The positive takeaway is that almost all states have managed to contain the mobility of people by imposing lockdowns and hence it also shows that a national lockdown per se was not required as the same was being done by the states with their localized restrictions.

3. How has Mobility Behaved Over the Year?

Retail and recreation had witnessed the highest fall in May 2020 and improved right till Feb 28, 2021 though in the negative zone. As of date the mobility decline is comparable to that last year which is due to both the restrictions put as well as fear factor.

In case of grocery and pharmacy the first lockdown in 2020 did reduce mobility till September, after which there was positive movement right till March 2021. There has been a decline subsequently.

Visits to parks has been falling all through but by December had come down to -13 per cent but fell sharply in May 2021 after a slight decline in March. A similar trend was noticed in public transport too.

The trend in workplace mobility is interesting. Though it follows a similar path, it does mean that several offices were getting their employees back to work as the blended policy was being followed before the second wave shook the system.

Concluding Thoughts

The implications of the fall in mobility are that economic activity will be pushed back for sure.

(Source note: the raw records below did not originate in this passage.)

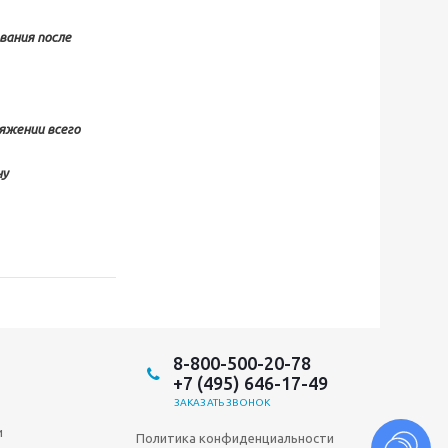
ования
после
яжении всего
ну
8-800-500-20-78
+7 (495) 646-17-49
ЗАКАЗАТЬ ЗВОНОК
и
Политика конфиденциальности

While some of the high frequency indicators such as GST collections and PMI for manufacturing show improvement the e-way bills generated fell in April to 58.7 million which is the lowest in last five months. Therefore, there is reason to be sceptical on growth. The PMI for services has come down to 55.4 from 56 in March and 57.3 in February. Hence, while the lockdowns have had an impact on mobility of people, the same also gets reflected in the output of the services sector as well as the movement of goods which gets impacted when demand falls. The highest ever GST collections for April is a piece that does not fit in with the story as it indicates strong spending in this month. Interestingly April has always been a good month for collections having registered over Rs 1 lakh crore in 2018 and 2019.

Another View

While human mobility appears to be in line with May 2020, the Global Stringency Index shows that the levels under national lockdown last year were more stringent as seen in the graph below. As of April 30, it was at 73.61 while in May 2020 it was 96.3. The Oxford Coronavirus Government Response Tracker (OxCGRT) project calculates a Stringency Index, a composite measure of nine of the response metrics. The nine metrics used to calculate the Stringency Index are: school closures; workplace closures; cancellation of public events; restrictions on public gatherings; closures of public transport; stay-at-home requirements; public information campaigns; restrictions on internal movements; and international travel controls.